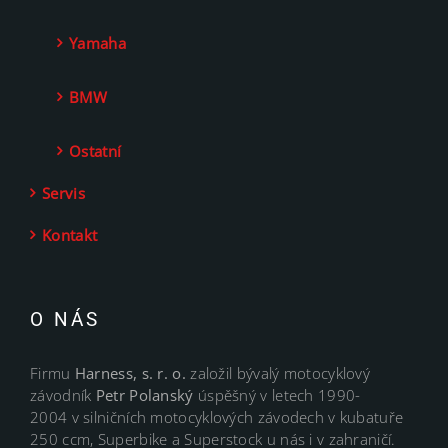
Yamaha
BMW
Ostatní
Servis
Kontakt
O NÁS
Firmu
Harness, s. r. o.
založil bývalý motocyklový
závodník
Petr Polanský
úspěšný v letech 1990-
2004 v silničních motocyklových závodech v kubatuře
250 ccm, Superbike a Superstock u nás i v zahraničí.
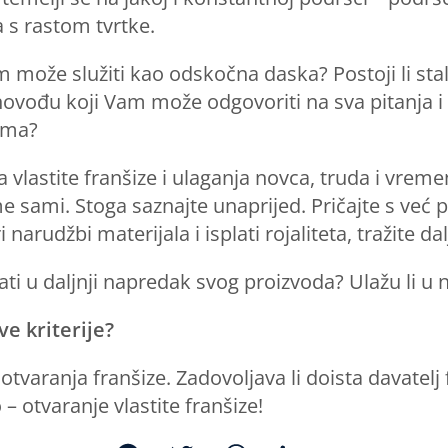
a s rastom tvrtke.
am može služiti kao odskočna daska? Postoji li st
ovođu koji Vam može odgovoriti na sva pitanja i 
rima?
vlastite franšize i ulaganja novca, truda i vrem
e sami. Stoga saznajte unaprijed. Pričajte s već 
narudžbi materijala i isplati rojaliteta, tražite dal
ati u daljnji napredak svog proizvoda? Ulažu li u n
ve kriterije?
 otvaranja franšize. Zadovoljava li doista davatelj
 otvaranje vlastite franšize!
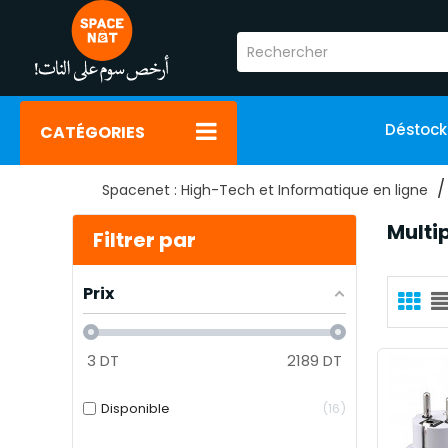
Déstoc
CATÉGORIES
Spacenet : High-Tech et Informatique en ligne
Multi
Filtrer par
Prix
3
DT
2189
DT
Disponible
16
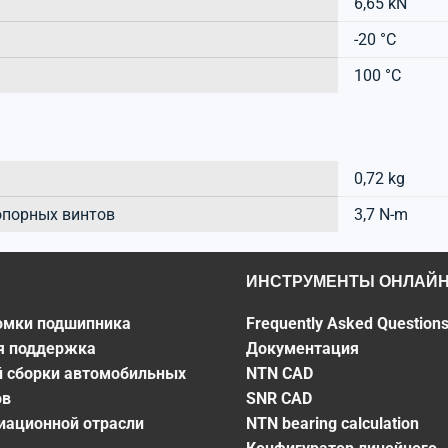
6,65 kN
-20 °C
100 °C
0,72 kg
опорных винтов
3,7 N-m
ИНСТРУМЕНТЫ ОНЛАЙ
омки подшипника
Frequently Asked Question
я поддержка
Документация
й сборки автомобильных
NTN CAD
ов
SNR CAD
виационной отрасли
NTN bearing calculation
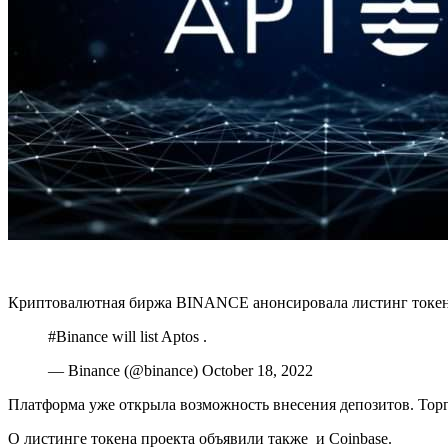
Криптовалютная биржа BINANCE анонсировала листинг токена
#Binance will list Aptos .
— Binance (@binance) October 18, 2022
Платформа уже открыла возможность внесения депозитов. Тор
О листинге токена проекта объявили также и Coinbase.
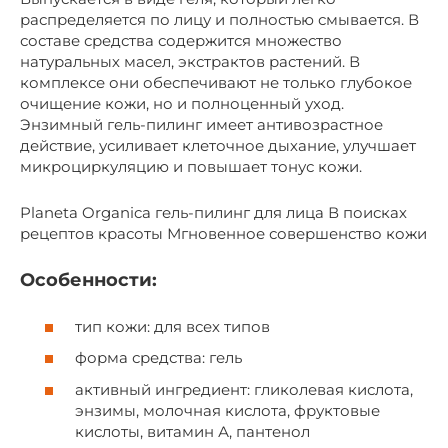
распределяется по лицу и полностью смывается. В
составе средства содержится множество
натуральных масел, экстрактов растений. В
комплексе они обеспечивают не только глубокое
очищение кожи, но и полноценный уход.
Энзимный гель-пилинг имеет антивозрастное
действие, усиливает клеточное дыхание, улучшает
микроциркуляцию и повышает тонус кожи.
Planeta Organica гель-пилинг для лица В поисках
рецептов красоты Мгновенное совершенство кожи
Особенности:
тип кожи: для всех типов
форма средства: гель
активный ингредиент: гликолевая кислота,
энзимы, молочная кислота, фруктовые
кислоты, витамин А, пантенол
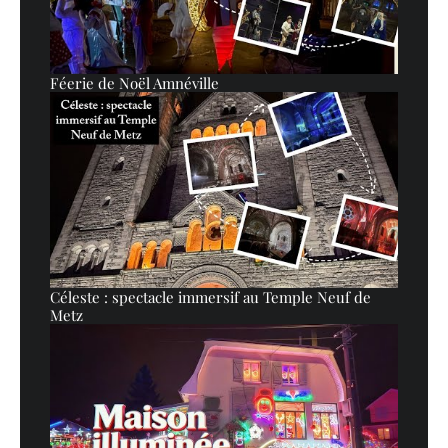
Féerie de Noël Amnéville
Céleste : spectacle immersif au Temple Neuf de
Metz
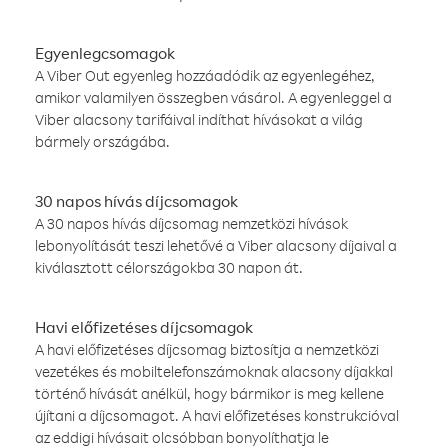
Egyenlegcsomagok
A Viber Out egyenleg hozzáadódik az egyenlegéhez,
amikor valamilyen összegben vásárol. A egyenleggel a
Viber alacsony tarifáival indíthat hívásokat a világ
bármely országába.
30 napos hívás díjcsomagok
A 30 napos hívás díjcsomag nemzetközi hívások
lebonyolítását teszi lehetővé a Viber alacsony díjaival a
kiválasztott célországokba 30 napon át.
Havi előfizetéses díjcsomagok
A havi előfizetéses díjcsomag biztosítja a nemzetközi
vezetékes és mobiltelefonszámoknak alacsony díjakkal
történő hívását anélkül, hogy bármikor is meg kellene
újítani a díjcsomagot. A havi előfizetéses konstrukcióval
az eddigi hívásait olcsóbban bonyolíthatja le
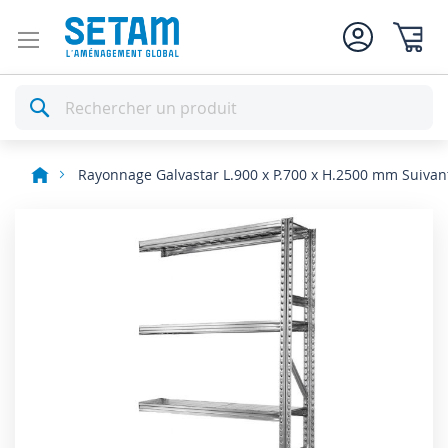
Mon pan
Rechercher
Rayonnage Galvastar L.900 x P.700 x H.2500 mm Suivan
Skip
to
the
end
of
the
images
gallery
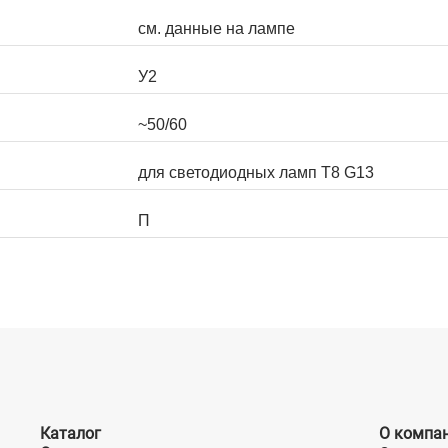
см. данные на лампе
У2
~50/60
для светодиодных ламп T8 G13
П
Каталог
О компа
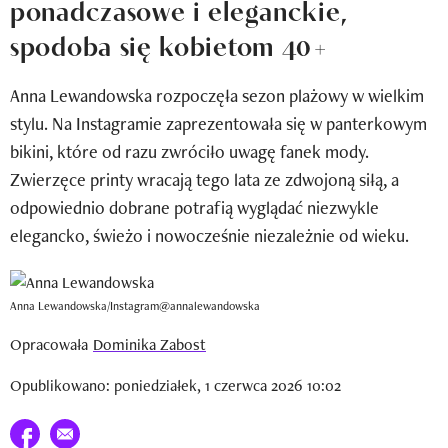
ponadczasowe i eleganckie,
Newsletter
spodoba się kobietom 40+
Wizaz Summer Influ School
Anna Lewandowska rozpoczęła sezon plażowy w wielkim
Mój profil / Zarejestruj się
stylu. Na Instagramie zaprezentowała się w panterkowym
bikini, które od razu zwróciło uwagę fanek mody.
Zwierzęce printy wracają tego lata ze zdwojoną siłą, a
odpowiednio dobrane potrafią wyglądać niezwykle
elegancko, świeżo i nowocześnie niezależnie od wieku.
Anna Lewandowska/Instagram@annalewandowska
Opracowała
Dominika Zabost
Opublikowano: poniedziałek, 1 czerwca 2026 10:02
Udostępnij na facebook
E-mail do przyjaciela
+ + + + + + +
Would you give again exactly the lines from the line containing "Céleste : spectacle" through the end of the listing, both ends included, without any pictures?

Céleste : spectacle immersif au Temple Neuf de
Metz
Egyenlegcsomagok
A Viber Out egyenleg hozzáadódik az egyenlegéhez,
amikor valamilyen összegben vásárol. A egyenleggel a
Viber alacsony tarifáival indíthat hívásokat a világ
bármely országába.
30 napos hívás díjcsomagok
A 30 napos hívás díjcsomag nemzetközi hívások
lebonyolítását teszi lehetővé a Viber alacsony díjaival a
kiválasztott célországokba 30 napon át.
Havi előfizetéses díjcsomagok
A havi előfizetéses díjcsomag biztosítja a nemzetközi
vezetékes és mobiltelefonszámoknak alacsony díjakkal
történő hívását anélkül, hogy bármikor is meg kellene
újítani a díjcsomagot. A havi előfizetéses konstrukcióval
az eddigi hívásait olcsóbban bonyolíthatja le
Mon pan
Rechercher
Rayonnage Galvastar L.900 x P.700 x H.2500 mm Suivan
Skip
to
the
end
of
the
images
gallery
см. данные на лампе
У2
~50/60
для светодиодных ламп T8 G13
П
Каталог
О компа
ponadczasowe i eleganckie,
Newsletter
spodoba się kobietom 40+
Wizaz Summer Influ School
Anna Lewandowska rozpoczęła sezon plażowy w wielkim
Mój profil / Zarejestruj się
stylu. Na Instagramie zaprezentowała się w panterkowym
bikini, które od razu zwróciło uwagę fanek mody.
Zwierzęce printy wracają tego lata ze zdwojoną siłą, a
odpowiednio dobrane potrafią wyglądać niezwykle
elegancko, świeżo i nowocześnie niezależnie od wieku.
Anna Lewandowska/Instagram@annalewandowska
Opracowała
Dominika Zabost
Opublikowano: poniedziałek, 1 czerwca 2026 10:02
Udostępnij na facebook
E-mail do przyjaciela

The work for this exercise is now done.